16.ª Em sentido favorável à cumulação de juros, ensinam JORGE LOPES DE SOUSA (et. al.) que “(...) estabelecendo-se que estes juros de mora agravados são devidos relativamente ao período entre o termo do prazo de execução e a emissão da nota de crédito, é de concluir que, nos casos em que esteja em causa executar uma decisão e se trate de uma situação enquadrável no n. º 1, em que são devidos juros indemnizatórios, estes juros de mora serão cumuláveis com os indemnizatórios, pois estes são «contados desde a data do pagamento indevido do imposto até à data do processamento da respectiva nota de crédito, em que são incluídos. (art. 61.º, n.º5, do CPPT)." (cf. LGT anotada e comentada, 4.ªEdição, 2012, p. 344, sublinhado nosso), acrescentando ainda que “(...) a atribuição dos juros de mora não é explicada pela intenção de compensar o sujeito passivo pela privação da quantia que pagou indevidamente, mas sim pela ideia de sancionar a administração tributária pelo incumprimento do dever que a lei lhe impõe de executar as decisões judiciais nos prazos previstos na lei e, nos casos em que incorreu em incumprimento, compeli-la a pôr rapidamente termo a essa situação de incumprimento, para não sofrer a consequência do pagamento de juros de mora fortemente agravados. Isto é, a atribuição de juros de mora agravados, nesta específica situação, tem afinidade funcional com sanção pecuniária compulsória, prevista no art. 179.º, n.º3, do CPTA, para impor à administração a execução das decisões judiciais e não identidade teleológica com os juros indemnizatórios, sendo estas diferentes finalidades que permitem justificar a cumulação de juros»" (cf. idem);
17.ª Ficam, pois, inquinados os argumentos da Executada que sustentam a alegada impossibilidade de cumulação na “dupla compensação pela mesma privação de disponibilidade” (cf. página 6 das alegações de recurso);
18.ª Como supra se demonstrou, a finalidade compensatória dos juros de mora, assente no prejuízo causado pela demora no cumprimento de uma decisão, é distinta da dos juros indemnizatórios, assente no prejuízo causado pela privação do imposto, pelo que nada obsta à sua cumulação;
19.ª Trata-se de entendimento que também não é afastado pelas disposições normativas relativas à responsabilidade da administração tributária pela inexecução ilícita de decisões e à sanção pecuniária compulsória, porque estas se suportam, por um lado, em factos ilícitos, o que é diferente da mera demora no cumprimento de uma decisão, e, por outro lado, no atraso no cumprimento de uma decisão já proferida em sede de execução de sentença;
20.ª Estas disposições normativas tutelam, assim, valores distintos daqueles em que suportam os juros de mora, pelo que a sua existência também não pode suportar a alegada falta de pagamento dos mesmos juros.

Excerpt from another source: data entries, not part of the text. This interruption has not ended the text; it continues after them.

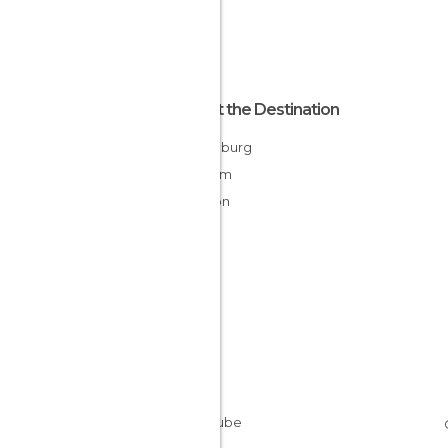
About the Destination
Luxemburg
Belgium
Walloon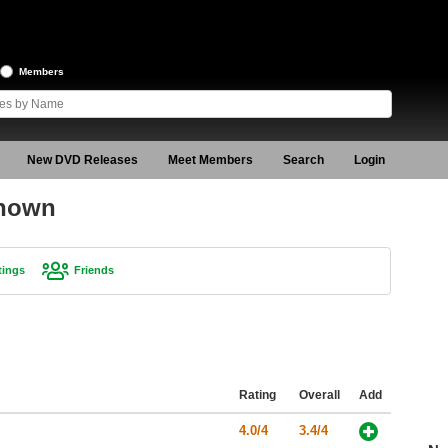
Members
New DVD Releases
Meet Members
Search
Login
known
tings
Friends
Rating
Overall
Add
4.0/4
3.4/4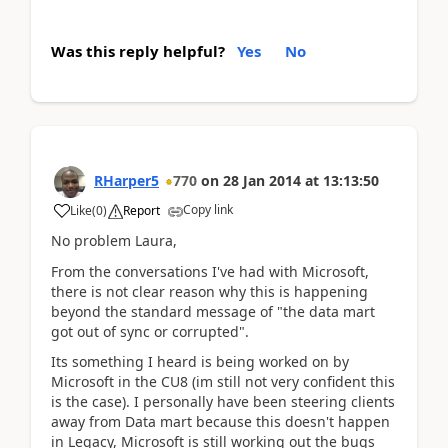
Was this reply helpful?
Yes
No
RHarper5
770
on
28 Jan 2014
at
13:13:50
Copy link
Like
(
0
)
Report
No problem Laura,
From the conversations I've had with Microsoft,
there is not clear reason why this is happening
beyond the standard message of "the data mart
got out of sync or corrupted".
Its something I heard is being worked on by
Microsoft in the CU8 (im still not very confident this
is the case). I personally have been steering clients
away from Data mart because this doesn't happen
in Legacy, Microsoft is still working out the bugs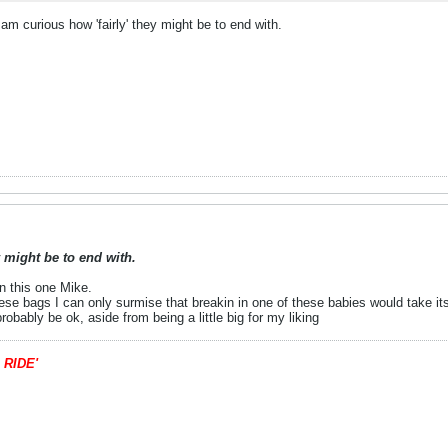
 am curious how 'fairly' they might be to end with.
y might be to end with.
on this one Mike.
se bags I can only surmise that breakin in one of these babies would take its 
robably be ok, aside from being a little big for my liking
 RIDE'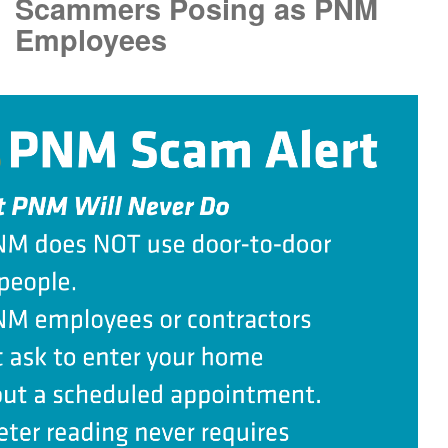
Scammers Posing as PNM
Employees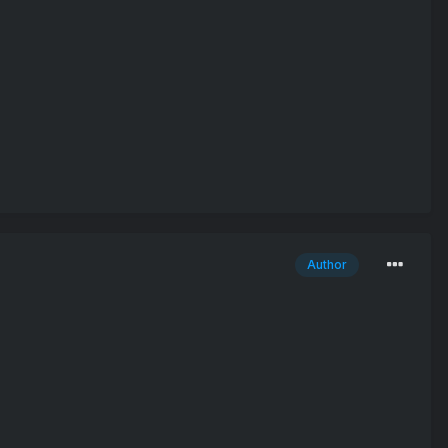
Author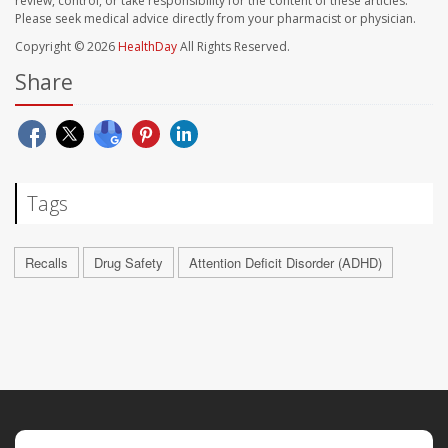
review, control, or take responsibility for the content of these articles.
Please seek medical advice directly from your pharmacist or physician.
Copyright © 2026
HealthDay
All Rights Reserved.
Share
Tags
Recalls
Drug Safety
Attention Deficit Disorder (ADHD)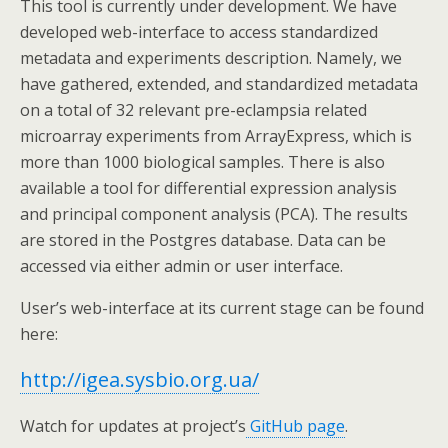
This tool is currently under development. We have
developed web-interface to access standardized
metadata and experiments description. Namely, we
have gathered, extended, and standardized metadata
on a total of 32 relevant pre-eclampsia related
microarray experiments from ArrayExpress, which is
more than 1000 biological samples. There is also
available a tool for differential expression analysis
and principal component analysis (PCA). The results
are stored in the Postgres database. Data can be
accessed via either admin or user interface.
User’s web-interface at its current stage can be found
here:
http://igea.sysbio.org.ua/
Watch for updates at project’s
GitHub page
.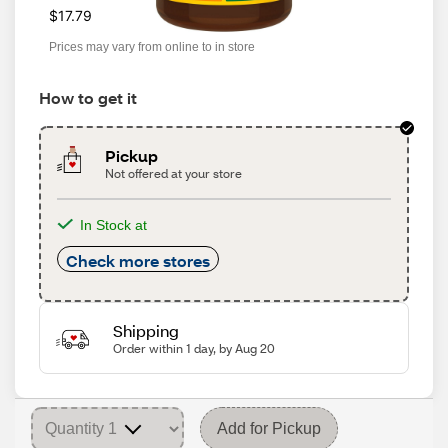
$17.79
Prices may vary from online to in store
How to get it
Pickup
Not offered at your store
In Stock at
Check more stores
Shipping
Order within 1 day, by Aug 20
Add for Pickup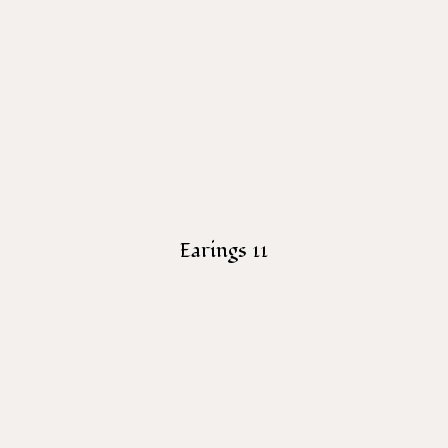
Earings 11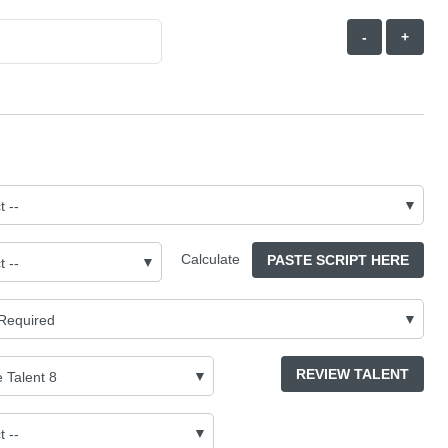
-
+
Calculate
PASTE SCRIPT HERE
REVIEW TALENT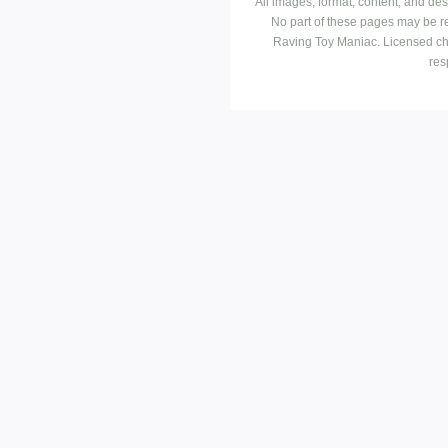
All images, format, content, and d
No part of these pages may be r
Raving Toy Maniac. Licensed ch
res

21.ª Assim, tendo presente que a decisão que pôs termo ao processo em crise, qual seja a decisão arbitral do Tribunal Arbitral a funcionar junto do CAAD de 19.12.2014, transitou em julgado ao redor do dia 04.05.2015, e portanto, em momento posterior ao da entrada em vigor da Lei do Orçamento do Estado para 2012, afigura-se evidente a sua aplicação ao caso concreto, sendo devidos juros de mora desde o termo do prazo para a execução espontânea da decisão até à data da emissão da nota de crédito, em cumulação com os juros indemnizatórios acima peticionados, como bem decidiu a sentença recorrida (cf. neste mesmo sentido, o acórdão do Tribunal Central Administrativo Sul, proferido em 18.02.2016, no processo n.º 09163/15);
22.ª Atento o exposto conclui-se que são devidos os juros de mora peticionados, desde o termo do prazo para a execução espontânea da decisão até à data da emissão da nota de crédito, em cumulação com os juros indemnizatórios até à data do processamento da nota de crédito, não podendo o recurso deixar de ser julgado improcedente, confirmando-se a sentença recorrida;
23.ª Por último, sempre cumpre referir ainda que também não procede a inconstitucionalidade invocada pela Recorrente no seu recurso na interpretação dos artigos 43.º, 100.º e 102.º da LGT com fundamento na violação do princípio da igualdade previsto no artigo 13.º da CRP;
24.ª A posição da administração tributária, dotada de poderes de autoridade e votada ao cumprimento do princípio da legalidade tributária, não é comparável à posição do contribuinte a quem é reconhecido o direito ao não pagamento do imposto mediante a prestação de garantia idónea para a suspensão da execução fiscal, pelo que não ocorre, assim, qualquer violação do princípio da igualdade;
25.ª Razão pela qual, em face de todo o exposto, deve ser julgado improcedente o presente recurso, mantendo-se a douta sentença recorrida.»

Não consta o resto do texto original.